Approvare la riforma del Csm e dell’ordinamento giudiziario nell’aula della camera entro questa settimana, senza la fiducia. Un pezzo della maggioranza prova a raccogliere il bottino pieno grazie a un patto di solidarietà tra sei gruppi – Pd, M5S, Leu, Forza Italia, Coraggio Italia, Azione +Europa – che si impegnano a non presentare emendamenti al testo faticosamente approvato dalla commissione giustizia e a non votare quelli (circa duecento) dell’opposizione. Non partecipano al patto la Lega che insiste con emendamenti che ricalcano i quesiti referendari del prossimo 12 giugno e Italia viva che (a differenza dei leghisti che votano a favore) si sfila del tutto dalla riforma presentando una cinquantina di emendamenti: «Legge inutile, ci asteniamo». Il patto traballa quando i 5 Stelle, relatore del disegno di legge compreso, annunciano che si asterranno nel voto sull’articolo 12 della riforma, quello che riduce da quattro a uno solo i passaggi di funzione consentiti tra pm e giudice (e viceversa) ma la maggioranza, la ministra della giustizia Cartabia e il ministro per i rapporti con il parlamento D’Incà restano ottimisti e sperano nella conclusione alla camera già domani sera.

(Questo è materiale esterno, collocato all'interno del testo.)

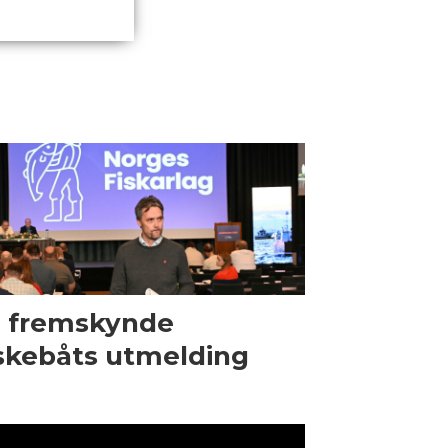
l fremskynde
skebåts utmelding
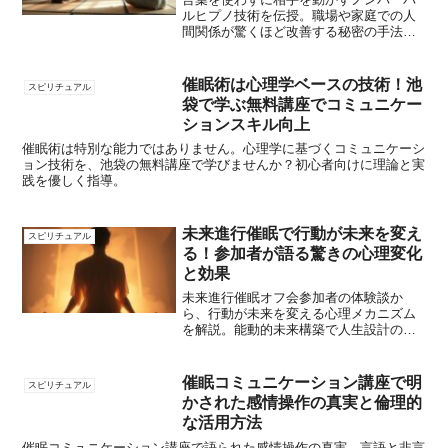
ルヒプノ技術を伝授。職場や家庭での人
間関係が驚くほど改善する秘密の手法を
余すところなくお教えします。
催眠術は心理学ベースの技術！池
スピリチュアル
袋で学ぶ無料講座でコミュニケー
ションスキル向上
催眠術は特別な能力ではありません。心理学に基づくコミュニケーシ
ョン技術を、池袋の無料講座で学びませんか？初心者向けに理論と実
践を優しく指導。
未来進行催眠で行動が未来を変え
スピリチュアル
る！参加者が語る驚きの心理変化
と効果
未来進行催眠オフ会参加者の体験談か
ら、行動が未来を変える心理メカニズム
を解説。能動的未来構築で人生設計の質
が向上する方法を紹介します。
催眠コミュニケーション講座で明
スピリチュアル
かされた感情操作の真実と倫理的
な活用方法
催眠コミュニケーション講座で語られた感情操作の真実。言語と非言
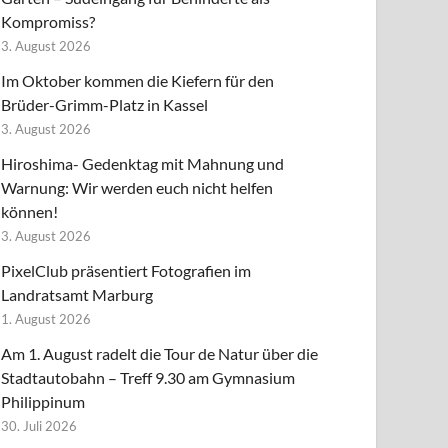
Kompromiss?
3. August 2026
Im Oktober kommen die Kiefern für den
Brüder-Grimm-Platz in Kassel
3. August 2026
Hiroshima- Gedenktag mit Mahnung und
Warnung: Wir werden euch nicht helfen
können!
3. August 2026
PixelClub präsentiert Fotografien im
Landratsamt Marburg
1. August 2026
Am 1. August radelt die Tour de Natur über die
Stadtautobahn – Treff 9.30 am Gymnasium
Philippinum
30. Juli 2026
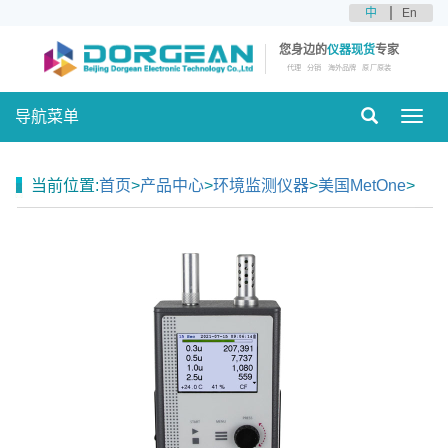
中
En
您身边的
仪器现货
专家
代理
分销
海外品牌
原厂原装
导航菜单
Toggl
navig
当前位置:
首页
>
产品中心
>
环境监测仪器
>
美国MetOne
>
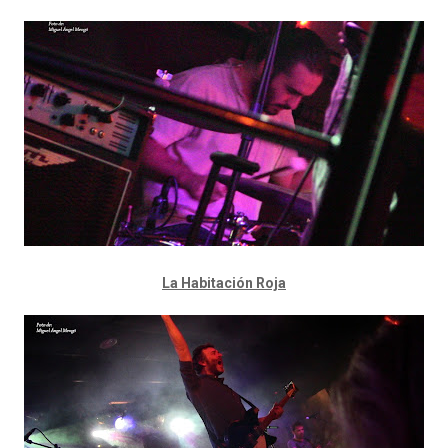
La Habitación Roja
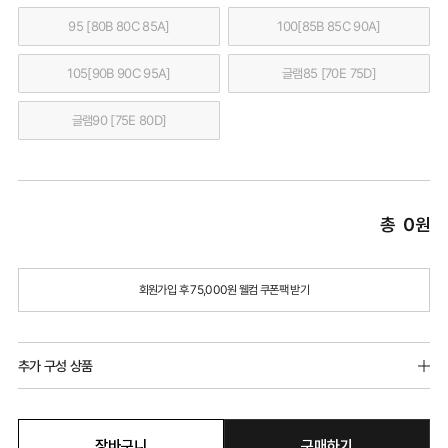
95 [80B 80C 85A]
100[85B 85C 90A]
105[90B 90C 95A]
글램85 [70E 75D]
글램90 [75E 80D]
총
0
원
회원가입 후 75,000원 웰컴 쿠폰팩 받기
추가 구성 상품
장바구니
구매하기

Al senato servirà invece la fiducia per approvare senza intoppi e soprattutto velocemente la riforma. Gli uffici di via Arenula hanno in mente un blitz nei giorni immediatamente a seguire: la rapidissima approvazione del decreto sui nuovi collegi elettorali (adesso è previsto il sorteggio, ma prima di definire i dettagli servirà acquisire il parere del Csm uscente) e subito dopo la convocazione delle elezioni per il rinnovo del Consiglio che così potrebbero tenersi due mesi dopo, a luglio inoltrato. Se qualcosa va storto, al senato o nelle procedure di convocazione, si può rinviare il voto a settembre senza grossi disastri.
Nel frattempo l’Associazione nazionale magistrati prepara la clamorosa protesta. Ma malgrado l’accelerazione dei tempi alla camera, rallenta la convocazione, ampiamente annunciata, dello sciopero. Il presidente dell’Anm Giuseppe Santalucia si rivolge così al parlamentino delle toghe, riunito nel pomeriggio di ieri: «C’è stata una contrazione dei tempi alla camera, speriamo sia funzionale a dare al senato la possibilità di una discussione più ampia, e che sia l’occasione perché alcune delle nostre considerazioni critiche siano prese in considerazione». Sa bene anche lui che non è così e che al senato il provvedimento arriverà blindato, ma la magistratura associata è arrivata al momento di massimo scontro in condizioni di isolamento. Le forze politiche che condividono con l’Anm l’opposizione alla riforma lo fanno con argomenti diametralmente opposti a quelli dei magistrati.

Al mattino Santalucia e l’intera giunta esecutiva dell’Anm si presentano ai giornalisti confessando una difficoltà: «Siamo fortemente preoccupati per i contenuti di questa riforma e li contrastiamo, ma abbiamo bisogno di far capire ai cittadini che non siamo una casta che si oppone al confronto e alle novità. Siamo consapevoli della necessità di una riforma, ma di una riforma diversa da questa che guarda molto al passato e utilizza la leva disciplinare per spaventare e controllare i magistrati».

L’Associazione però è ancora divisa, come lo è stata durante tutta la fase della preparazione della riforma tanto da non aver potuto presentare una sua proposta di nuova legge elettorale per il Csm. Tra chi propone non una ma più giornate di sciopero e chi vede il rischio di peggiorare in questo modo la popolarità delle toghe presso l’opinione pubblica, la decisione del vertice dell’Anm (approvata a maggioranza) è quella di rinviare all’assemblea generale dei magistrati del 30 aprile prossimo «di deliberare su ogni efficace forma di protesta, ivi compresa la proclamazione di una giornata di astensione dall’attività giudiziaria». Assemblea alla quale saranno invitati i responsabili giustizia dei partiti. Nel frattempo l’Anm propone di convocare una «Notte Bianca sulla riforma dell’ordinamento giudiziario», organizzando negli uffici giudiziari «eventi serali di informazione e dibattito», chiede agli iscritti di leggere un documento in apertura delle udienze e prepara comunicati da pubblicare sui giornali. «La magistratura prima di arrivare a forme i proteste radicali cerca un dialogo», spiega Santalucia. Intanto la riforma corre.